---------- Data under study

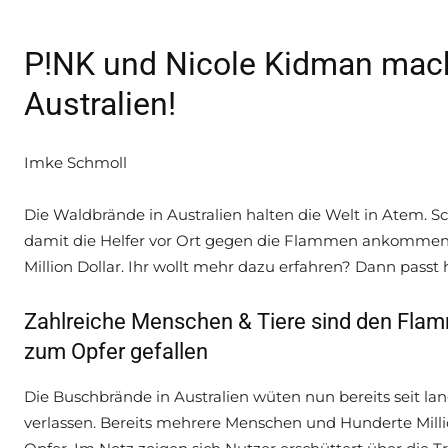
P!NK und Nicole Kidman mach
Australien!
Imke Schmoll
Die Waldbrände in Australien halten die Welt in Atem. 
damit die Helfer vor Ort gegen die Flammen ankommen.
Million Dollar. Ihr wollt mehr dazu erfahren? Dann passt h
Zahlreiche Menschen & Tiere sind den Flamm
zum Opfer gefallen
Die Buschbrände in Australien wüten nun bereits seit l
verlassen. Bereits mehrere Menschen und Hunderte Mill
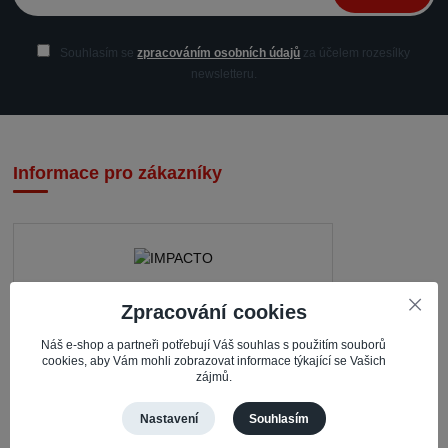
Souhlasím se
zpracováním osobních údajů
za účelem rozesílky
newsletteru.
Informace pro zákazníky
Zpracování cookies
IMPACTO – Ingrid Kaczorová
Nerudova 468
Náš e-shop a partneři potřebují Váš souhlas s použitím souborů
cookies, aby Vám mohli zobrazovat informace týkající se Vašich
zájmů.
735 81 Bohumín – Nový Bohumín
Česká republika
Nastavení
Souhlasím
Pracovní doba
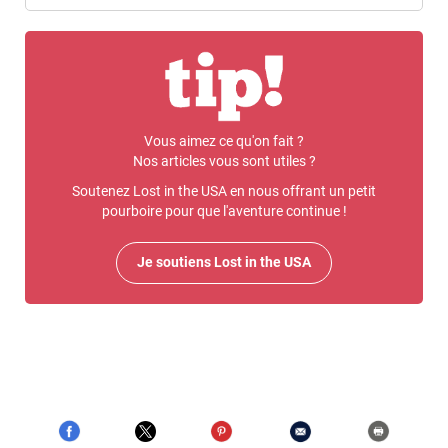
Vous aimez ce qu'on fait ?
Nos articles vous sont utiles ?
Soutenez Lost in the USA en nous offrant un petit
pourboire pour que l'aventure continue !
Je soutiens Lost in the USA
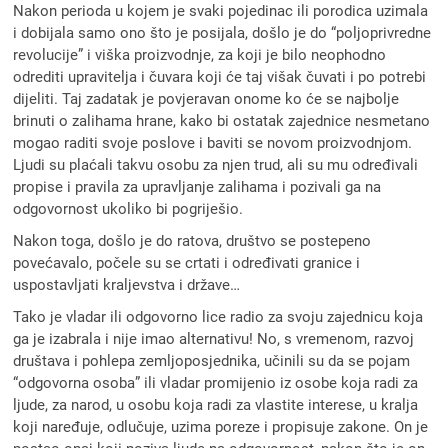
Nakon perioda u kojem je svaki pojedinac ili porodica uzimala
i dobijala samo ono što je posijala, došlo je do “poljoprivredne
revolucije” i viška proizvodnje, za koji je bilo neophodno
odrediti upravitelja i čuvara koji će taj višak čuvati i po potrebi
dijeliti. Taj zadatak je povjeravan onome ko će se najbolje
brinuti o zalihama hrane, kako bi ostatak zajednice nesmetano
mogao raditi svoje poslove i baviti se novom proizvodnjom.
Ljudi su plaćali takvu osobu za njen trud, ali su mu određivali
propise i pravila za upravljanje zalihama i pozivali ga na
odgovornost ukoliko bi pogriješio.
Nakon toga, došlo je do ratova, društvo se postepeno
povećavalo, počele su se crtati i određivati granice i
uspostavljati kraljevstva i države…
Tako je vladar ili odgovorno lice radio za svoju zajednicu koja
ga je izabrala i nije imao alternativu! No, s vremenom, razvoj
društava i pohlepa zemljoposjednika, učinili su da se pojam
“odgovorna osoba” ili vladar promijenio iz osobe koja radi za
ljude, za narod, u osobu koja radi za vlastite interese, u kralja
koji naređuje, odlučuje, uzima poreze i propisuje zakone. On je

--------------------

Work instructions: Transcribe the data exactly and leave no picture in the copy.

Task output:
P!NK und Nicole Kidman mach
Australien!
Imke Schmoll
Die Waldbrände in Australien halten die Welt in Atem. 
damit die Helfer vor Ort gegen die Flammen ankommen.
Million Dollar. Ihr wollt mehr dazu erfahren? Dann passt h
Zahlreiche Menschen & Tiere sind den Flamm
zum Opfer gefallen
Die Buschbrände in Australien wüten nun bereits seit l
verlassen. Bereits mehrere Menschen und Hunderte Mill
Souhlasím se
zpracováním osobních údajů
za účelem rozesílky
newsletteru.
Informace pro zákazníky
Zpracování cookies
IMPACTO – Ingrid Kaczorová
Nerudova 468
Náš e-shop a partneři potřebují Váš souhlas s použitím souborů
cookies, aby Vám mohli zobrazovat informace týkající se Vašich
zájmů.
735 81 Bohumín – Nový Bohumín
Česká republika
Nastavení
Souhlasím
Pracovní doba
Vous aimez ce qu'on fait ?
Nos articles vous sont utiles ?
Soutenez Lost in the USA en nous offrant un petit
pourboire pour que l'aventure continue !
Je soutiens Lost in the USA
Nakon perioda u kojem je svaki pojedinac ili porodica uzimala
i dobijala samo ono što je posijala, došlo je do “poljoprivredne
revolucije” i viška proizvodnje, za koji je bilo neophodno
odrediti upravitelja i čuvara koji će taj višak čuvati i po potrebi
dijeliti. Taj zadatak je povjeravan onome ko će se najbolje
brinuti o zalihama hrane, kako bi ostatak zajednice nesmetano
mogao raditi svoje poslove i baviti se novom proizvodnjom.
Ljudi su plaćali takvu osobu za njen trud, ali su mu određivali
propise i pravila za upravljanje zalihama i pozivali ga na
odgovornost ukoliko bi pogriješio.
Nakon toga, došlo je do ratova, društvo se postepeno
povećavalo, počele su se crtati i određivati granice i
uspostavljati kraljevstva i države…
Tako je vladar ili odgovorno lice radio za svoju zajednicu koja
ga je izabrala i nije imao alternativu! No, s vremenom, razvoj
društava i pohlepa zemljoposjednika, učinili su da se pojam
“odgovorna osoba” ili vladar promijenio iz osobe koja radi za
ljude, za narod, u osobu koja radi za vlastite interese, u kralja
koji naređuje, odlučuje, uzima poreze i propisuje zakone. On je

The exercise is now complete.